## ASSIGNED TASK
Find the word "Galaxy" in the listing below. Copy every line that has it.

## DATASET CONTENT
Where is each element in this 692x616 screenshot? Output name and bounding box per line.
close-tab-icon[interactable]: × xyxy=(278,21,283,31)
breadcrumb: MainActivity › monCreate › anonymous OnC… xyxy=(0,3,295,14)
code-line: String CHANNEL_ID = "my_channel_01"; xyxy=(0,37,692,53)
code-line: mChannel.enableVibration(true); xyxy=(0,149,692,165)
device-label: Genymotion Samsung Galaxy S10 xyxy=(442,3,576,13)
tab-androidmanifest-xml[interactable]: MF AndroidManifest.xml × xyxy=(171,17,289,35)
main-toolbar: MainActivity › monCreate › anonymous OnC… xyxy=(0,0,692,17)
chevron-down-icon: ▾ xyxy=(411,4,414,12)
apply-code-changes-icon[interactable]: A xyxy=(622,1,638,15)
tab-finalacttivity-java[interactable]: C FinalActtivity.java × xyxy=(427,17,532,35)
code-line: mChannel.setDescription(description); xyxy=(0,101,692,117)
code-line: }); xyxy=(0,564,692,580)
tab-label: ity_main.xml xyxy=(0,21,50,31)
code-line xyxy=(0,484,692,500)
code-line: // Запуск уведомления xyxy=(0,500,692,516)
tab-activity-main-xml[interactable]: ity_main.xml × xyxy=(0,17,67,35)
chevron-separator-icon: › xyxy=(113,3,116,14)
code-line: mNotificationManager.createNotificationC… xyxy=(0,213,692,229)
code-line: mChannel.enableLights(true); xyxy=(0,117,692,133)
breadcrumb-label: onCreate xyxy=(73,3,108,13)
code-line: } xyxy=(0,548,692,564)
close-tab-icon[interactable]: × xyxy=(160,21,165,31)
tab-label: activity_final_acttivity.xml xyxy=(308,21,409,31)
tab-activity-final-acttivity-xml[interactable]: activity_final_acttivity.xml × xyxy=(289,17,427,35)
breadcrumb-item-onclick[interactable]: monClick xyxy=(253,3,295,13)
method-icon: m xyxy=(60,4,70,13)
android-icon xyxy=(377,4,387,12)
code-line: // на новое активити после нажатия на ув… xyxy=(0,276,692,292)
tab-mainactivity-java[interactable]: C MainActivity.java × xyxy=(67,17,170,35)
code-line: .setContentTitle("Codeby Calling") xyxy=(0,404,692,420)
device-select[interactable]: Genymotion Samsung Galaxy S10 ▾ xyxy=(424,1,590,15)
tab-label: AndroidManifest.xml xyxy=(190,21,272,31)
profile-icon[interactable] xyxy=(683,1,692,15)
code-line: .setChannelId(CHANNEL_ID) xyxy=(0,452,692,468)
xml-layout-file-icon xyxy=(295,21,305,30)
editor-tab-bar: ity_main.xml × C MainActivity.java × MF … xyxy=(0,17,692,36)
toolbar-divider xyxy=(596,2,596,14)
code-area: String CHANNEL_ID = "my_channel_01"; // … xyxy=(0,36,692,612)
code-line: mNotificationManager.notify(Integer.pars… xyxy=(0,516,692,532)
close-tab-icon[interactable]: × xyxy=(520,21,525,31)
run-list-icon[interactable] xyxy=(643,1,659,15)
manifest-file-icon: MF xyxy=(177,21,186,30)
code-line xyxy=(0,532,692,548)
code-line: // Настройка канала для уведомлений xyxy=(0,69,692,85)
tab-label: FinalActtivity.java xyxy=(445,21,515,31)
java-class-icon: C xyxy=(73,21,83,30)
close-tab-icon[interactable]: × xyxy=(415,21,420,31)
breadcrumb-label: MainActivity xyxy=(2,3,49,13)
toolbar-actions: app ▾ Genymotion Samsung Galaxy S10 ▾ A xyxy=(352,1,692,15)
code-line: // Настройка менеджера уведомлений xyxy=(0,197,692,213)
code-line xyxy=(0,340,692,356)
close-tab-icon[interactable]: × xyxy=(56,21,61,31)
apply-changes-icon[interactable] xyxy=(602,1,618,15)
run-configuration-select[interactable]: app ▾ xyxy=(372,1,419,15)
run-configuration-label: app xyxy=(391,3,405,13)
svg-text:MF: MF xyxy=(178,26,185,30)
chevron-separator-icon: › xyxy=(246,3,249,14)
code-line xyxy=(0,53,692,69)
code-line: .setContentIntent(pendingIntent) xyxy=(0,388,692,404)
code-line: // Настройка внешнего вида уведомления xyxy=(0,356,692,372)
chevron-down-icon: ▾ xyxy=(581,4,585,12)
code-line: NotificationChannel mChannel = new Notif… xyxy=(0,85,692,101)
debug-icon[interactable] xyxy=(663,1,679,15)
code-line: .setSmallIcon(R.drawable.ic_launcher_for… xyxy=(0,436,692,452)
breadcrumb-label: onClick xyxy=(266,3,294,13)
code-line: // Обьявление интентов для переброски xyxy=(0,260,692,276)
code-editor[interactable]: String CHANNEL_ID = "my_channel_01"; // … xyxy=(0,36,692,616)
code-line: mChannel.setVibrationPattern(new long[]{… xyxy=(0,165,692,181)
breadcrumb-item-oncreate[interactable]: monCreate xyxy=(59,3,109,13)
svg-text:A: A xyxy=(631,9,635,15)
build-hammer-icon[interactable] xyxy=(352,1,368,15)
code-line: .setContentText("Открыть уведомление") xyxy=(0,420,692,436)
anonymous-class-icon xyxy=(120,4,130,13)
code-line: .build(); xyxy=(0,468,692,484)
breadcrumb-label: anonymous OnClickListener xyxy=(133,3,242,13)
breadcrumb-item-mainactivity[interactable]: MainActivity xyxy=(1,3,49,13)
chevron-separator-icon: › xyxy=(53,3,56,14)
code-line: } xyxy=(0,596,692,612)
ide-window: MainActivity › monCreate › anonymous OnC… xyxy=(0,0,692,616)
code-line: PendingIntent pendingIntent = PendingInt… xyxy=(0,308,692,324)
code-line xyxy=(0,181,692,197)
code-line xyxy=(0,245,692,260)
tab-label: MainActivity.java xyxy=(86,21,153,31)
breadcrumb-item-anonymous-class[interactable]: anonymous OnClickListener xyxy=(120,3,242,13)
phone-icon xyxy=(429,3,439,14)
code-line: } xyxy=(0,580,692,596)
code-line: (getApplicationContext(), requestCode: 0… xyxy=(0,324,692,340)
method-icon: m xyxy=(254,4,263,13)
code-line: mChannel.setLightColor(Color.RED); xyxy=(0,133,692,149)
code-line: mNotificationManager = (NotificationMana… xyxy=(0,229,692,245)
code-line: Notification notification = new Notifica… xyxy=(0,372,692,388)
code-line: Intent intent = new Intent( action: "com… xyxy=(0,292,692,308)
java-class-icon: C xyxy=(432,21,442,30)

## ANSWER BELOW
device-label: Genymotion Samsung Galaxy S10 xyxy=(442,3,576,13)
device-select[interactable]: Genymotion Samsung Galaxy S10 ▾ xyxy=(424,1,590,15)
toolbar-actions: app ▾ Genymotion Samsung Galaxy S10 ▾ A xyxy=(352,1,692,15)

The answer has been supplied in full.